Classe 11: Appareils et installations d’éclairage; lampes; luminaires; ampoules d’éclairage et de lampes et tubes fluorescents; feux, lampes, ampoules et installations d’éclairage pour véhicules à moteur; éclairage et réflecteurs d’éclairage pour véhicules; Torches; lampes frontales; systèmes de chauffage, de ventilation et de climatisation de véhicules; pièces et parties constitutives des produits précités.
Classe 12: Pièces et parties constitutives de véhicules à moteur, caravanes et remorques; sièges chauffés pour voitures; appareils de remorquage pour véhicules à moteur; appareils de sécurité pour véhicules à moteur et caravanes; alarmes pour véhicules à moteur et caravanes; lames d’essuie-glace; pompes pour gonfler les pneus de véhicules; jauges de pression et de pointure des pneus de véhicules; appareils pour la réparation des pneus; tapis profilés pour véhicules; barres, pôles et crochets de remorquage de véhicules; jantes de roues; pièces et parties constitutives des produits précités.
Classe 37: Entretien et réparation de véhicules à moteur et leurs pièces et parties constitutives; réparation et entretien d’appareils et d’équipements électriques pour véhicules à moteur; services de conversion de véhicules; entretien et installation de matériel informatique pour véhicules commerciaux et adaptés; services d’information, de conseils et d’assistance dans les domaines précités.

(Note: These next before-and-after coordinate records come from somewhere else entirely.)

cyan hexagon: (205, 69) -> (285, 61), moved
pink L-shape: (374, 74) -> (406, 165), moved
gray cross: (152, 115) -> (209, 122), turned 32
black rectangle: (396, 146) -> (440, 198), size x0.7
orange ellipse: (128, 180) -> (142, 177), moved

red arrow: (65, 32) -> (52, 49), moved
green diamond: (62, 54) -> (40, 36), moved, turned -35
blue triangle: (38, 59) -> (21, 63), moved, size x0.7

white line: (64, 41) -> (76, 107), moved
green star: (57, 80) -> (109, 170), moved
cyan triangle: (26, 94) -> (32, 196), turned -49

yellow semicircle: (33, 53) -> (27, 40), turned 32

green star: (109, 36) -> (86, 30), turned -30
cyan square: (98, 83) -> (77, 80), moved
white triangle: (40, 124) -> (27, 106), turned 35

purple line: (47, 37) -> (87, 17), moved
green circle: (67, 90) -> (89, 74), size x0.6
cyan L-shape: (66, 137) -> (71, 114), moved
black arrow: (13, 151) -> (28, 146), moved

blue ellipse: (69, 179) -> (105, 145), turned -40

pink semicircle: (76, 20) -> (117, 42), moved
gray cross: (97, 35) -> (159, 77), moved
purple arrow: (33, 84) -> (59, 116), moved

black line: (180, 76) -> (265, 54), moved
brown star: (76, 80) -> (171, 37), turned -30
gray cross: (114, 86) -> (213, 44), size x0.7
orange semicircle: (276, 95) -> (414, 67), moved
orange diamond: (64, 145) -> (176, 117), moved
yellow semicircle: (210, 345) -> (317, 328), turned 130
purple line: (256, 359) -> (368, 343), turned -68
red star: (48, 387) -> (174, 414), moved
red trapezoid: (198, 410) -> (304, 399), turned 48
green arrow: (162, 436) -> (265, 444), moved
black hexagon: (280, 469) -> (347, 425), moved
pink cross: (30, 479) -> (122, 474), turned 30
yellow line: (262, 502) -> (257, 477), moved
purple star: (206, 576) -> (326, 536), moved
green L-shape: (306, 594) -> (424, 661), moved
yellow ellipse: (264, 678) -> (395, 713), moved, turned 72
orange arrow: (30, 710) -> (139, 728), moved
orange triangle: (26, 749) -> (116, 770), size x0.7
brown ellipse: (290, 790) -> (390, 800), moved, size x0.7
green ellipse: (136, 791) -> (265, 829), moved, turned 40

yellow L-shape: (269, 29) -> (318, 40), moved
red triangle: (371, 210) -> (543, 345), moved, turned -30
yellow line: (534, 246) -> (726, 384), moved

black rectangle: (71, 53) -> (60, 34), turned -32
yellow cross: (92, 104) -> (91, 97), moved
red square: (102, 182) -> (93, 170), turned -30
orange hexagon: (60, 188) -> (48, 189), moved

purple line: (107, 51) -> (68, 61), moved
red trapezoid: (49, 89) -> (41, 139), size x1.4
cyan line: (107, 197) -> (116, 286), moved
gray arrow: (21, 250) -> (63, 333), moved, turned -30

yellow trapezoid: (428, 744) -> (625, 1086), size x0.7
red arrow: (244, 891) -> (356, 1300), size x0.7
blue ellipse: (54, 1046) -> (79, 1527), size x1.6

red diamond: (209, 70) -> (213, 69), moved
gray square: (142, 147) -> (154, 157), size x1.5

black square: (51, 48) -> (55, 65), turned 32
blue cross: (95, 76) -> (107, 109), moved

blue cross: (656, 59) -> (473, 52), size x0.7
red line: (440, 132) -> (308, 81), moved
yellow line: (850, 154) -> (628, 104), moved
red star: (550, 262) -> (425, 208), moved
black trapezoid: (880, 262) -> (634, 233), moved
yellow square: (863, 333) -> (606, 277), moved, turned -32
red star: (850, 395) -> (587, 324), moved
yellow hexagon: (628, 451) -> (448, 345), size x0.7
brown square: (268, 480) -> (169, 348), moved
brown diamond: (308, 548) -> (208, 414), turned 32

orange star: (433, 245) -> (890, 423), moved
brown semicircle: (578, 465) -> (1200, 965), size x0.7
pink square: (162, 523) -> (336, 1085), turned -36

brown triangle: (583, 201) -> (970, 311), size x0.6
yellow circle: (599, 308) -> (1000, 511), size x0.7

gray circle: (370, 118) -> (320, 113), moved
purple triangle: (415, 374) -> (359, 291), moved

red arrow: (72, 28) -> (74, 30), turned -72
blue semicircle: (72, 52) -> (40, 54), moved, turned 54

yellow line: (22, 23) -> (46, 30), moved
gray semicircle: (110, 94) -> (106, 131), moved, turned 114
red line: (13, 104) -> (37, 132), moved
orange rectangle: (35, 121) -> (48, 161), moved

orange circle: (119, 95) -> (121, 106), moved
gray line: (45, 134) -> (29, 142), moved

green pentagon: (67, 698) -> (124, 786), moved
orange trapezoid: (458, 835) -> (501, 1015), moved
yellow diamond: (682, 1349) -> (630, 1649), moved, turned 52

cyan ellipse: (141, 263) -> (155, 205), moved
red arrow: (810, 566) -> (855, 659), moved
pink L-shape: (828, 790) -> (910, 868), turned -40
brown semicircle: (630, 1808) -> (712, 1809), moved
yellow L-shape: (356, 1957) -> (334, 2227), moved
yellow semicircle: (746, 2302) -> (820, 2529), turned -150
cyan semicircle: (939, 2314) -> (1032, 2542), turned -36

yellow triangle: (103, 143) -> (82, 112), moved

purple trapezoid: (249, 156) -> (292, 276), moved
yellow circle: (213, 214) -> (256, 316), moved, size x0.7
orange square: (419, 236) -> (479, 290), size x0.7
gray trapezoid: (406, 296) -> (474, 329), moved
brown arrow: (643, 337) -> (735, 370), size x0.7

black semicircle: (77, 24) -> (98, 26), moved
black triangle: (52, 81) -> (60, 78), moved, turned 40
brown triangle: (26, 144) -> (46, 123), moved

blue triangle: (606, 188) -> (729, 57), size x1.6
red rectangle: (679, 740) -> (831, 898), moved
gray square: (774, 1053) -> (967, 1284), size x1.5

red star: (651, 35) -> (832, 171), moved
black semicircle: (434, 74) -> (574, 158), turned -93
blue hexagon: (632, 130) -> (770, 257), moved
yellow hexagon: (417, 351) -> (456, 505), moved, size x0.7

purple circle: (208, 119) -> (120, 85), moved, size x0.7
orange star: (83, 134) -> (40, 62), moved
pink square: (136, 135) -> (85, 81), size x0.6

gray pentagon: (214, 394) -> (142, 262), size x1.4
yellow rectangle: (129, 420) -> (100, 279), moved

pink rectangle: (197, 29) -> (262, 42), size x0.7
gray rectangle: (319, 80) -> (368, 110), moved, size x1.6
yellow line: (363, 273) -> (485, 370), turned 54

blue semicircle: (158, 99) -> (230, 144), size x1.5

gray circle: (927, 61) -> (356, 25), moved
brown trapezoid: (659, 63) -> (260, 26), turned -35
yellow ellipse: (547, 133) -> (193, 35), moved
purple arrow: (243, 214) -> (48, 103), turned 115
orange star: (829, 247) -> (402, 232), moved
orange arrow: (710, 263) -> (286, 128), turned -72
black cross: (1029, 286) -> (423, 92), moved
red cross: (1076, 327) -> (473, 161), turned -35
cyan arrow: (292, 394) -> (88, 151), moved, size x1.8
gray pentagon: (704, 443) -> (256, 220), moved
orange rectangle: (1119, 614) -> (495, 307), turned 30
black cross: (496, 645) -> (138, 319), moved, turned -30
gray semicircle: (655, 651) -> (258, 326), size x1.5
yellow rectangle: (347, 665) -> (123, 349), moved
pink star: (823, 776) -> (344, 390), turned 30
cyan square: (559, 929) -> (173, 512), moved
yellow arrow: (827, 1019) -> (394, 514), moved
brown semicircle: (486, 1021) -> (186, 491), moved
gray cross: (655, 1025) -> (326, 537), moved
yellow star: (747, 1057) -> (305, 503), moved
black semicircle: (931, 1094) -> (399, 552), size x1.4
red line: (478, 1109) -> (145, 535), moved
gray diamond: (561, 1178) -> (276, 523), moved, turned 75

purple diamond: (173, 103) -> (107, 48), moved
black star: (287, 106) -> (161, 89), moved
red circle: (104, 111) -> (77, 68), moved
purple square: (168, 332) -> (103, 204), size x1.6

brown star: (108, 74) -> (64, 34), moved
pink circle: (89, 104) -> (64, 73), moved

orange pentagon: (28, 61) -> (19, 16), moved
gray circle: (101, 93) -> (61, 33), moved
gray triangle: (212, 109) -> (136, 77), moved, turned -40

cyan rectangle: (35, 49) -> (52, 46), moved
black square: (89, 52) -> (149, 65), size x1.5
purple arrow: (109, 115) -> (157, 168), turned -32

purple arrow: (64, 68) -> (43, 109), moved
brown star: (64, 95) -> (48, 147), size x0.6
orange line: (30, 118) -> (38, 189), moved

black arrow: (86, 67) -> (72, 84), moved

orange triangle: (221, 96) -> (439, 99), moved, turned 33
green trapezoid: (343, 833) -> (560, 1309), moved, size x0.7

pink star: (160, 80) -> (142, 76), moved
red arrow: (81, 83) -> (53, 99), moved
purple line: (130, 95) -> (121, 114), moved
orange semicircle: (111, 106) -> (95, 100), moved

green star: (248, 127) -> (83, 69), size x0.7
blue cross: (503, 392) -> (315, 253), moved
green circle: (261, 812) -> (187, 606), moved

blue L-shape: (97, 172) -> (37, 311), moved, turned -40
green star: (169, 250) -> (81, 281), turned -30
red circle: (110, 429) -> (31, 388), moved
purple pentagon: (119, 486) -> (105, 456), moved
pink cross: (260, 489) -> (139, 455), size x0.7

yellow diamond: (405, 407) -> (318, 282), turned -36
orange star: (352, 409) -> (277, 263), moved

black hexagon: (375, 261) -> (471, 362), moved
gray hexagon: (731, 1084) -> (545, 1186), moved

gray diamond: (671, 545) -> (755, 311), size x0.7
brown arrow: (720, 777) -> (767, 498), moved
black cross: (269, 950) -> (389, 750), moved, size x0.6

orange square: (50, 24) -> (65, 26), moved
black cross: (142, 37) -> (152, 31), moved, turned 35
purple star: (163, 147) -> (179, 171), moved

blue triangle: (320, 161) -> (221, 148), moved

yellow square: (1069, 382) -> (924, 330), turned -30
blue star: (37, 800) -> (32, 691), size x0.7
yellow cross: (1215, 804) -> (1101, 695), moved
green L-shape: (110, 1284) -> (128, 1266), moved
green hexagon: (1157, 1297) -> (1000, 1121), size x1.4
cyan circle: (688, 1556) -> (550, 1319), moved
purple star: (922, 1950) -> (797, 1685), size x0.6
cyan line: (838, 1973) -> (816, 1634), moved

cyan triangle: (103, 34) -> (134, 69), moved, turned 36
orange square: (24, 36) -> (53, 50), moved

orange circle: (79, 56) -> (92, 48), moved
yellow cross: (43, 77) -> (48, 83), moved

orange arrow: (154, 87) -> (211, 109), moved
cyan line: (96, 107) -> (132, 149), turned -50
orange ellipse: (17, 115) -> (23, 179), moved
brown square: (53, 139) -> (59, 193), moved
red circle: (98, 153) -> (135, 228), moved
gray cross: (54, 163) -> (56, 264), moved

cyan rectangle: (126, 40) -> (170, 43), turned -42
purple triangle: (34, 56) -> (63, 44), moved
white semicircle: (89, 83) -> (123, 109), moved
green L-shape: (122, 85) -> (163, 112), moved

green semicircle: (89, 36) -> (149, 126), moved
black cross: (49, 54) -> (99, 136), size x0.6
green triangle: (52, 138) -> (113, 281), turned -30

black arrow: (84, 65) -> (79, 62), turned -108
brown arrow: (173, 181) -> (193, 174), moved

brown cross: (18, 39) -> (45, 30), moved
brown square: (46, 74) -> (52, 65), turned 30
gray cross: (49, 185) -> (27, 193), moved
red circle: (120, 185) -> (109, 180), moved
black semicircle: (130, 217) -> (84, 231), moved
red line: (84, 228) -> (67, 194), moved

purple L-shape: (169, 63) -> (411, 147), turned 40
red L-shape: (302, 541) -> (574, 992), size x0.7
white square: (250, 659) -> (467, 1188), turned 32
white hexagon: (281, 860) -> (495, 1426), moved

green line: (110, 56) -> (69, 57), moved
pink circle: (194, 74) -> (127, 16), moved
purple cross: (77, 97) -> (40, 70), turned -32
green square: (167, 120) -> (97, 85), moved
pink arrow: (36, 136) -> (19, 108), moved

Classe 42: Conception et développement de matériel informatique destiné à être utilisé dans des véhicules commerciaux et adaptés; conception, développement et maintenance de logiciels en rapport avec l’exploitation de véhicules commerciaux et adaptés; mise à disposition en ligne de logiciels non téléchargeables en rapport avec l’exploitation de véhicules commerciaux et adaptés; conception, développement et maintenance de logiciels d’applications mobiles en matière de réparation, d’entretien et de diagnostic d’automobiles; fourniture en ligne de logiciels non téléchargeables en rapport avec la réparation, l’entretien et les diagnostics d’automobiles; conception, développement et maintenance de logiciels d’applications mobiles en matière de sécurité des véhicules; mise à disposition en ligne de logiciels non téléchargeables en matière de sécurité des véhicules; conception, développement et maintenance de logiciels d’applications mobiles permettant aux utilisateurs de suivre le kilométrage des véhicules, l’économie de carburant, les dépenses des véhicules, les besoins d’entretien, l’historique des services; mise à disposition en ligne de logiciels non téléchargeables permettant aux utilisateurs de suivre le kilométrage des véhicules, l’économie de carburant, les dépenses de véhicules, les besoins d’entretien, l’historique des services; conception, développement et maintenance de logiciels d’applications mobiles permettant aux utilisateurs de suivre des véhicules multiples au sein d’une flotte; mise à disposition en ligne de logiciels non téléchargeables permettant aux utilisateurs de suivre des véhicules multiples au sein d’un parc de véhicules; services de soutien technique en rapport avec tous les services précités; services d’information, de conseils et d’assistance dans les domaines précités.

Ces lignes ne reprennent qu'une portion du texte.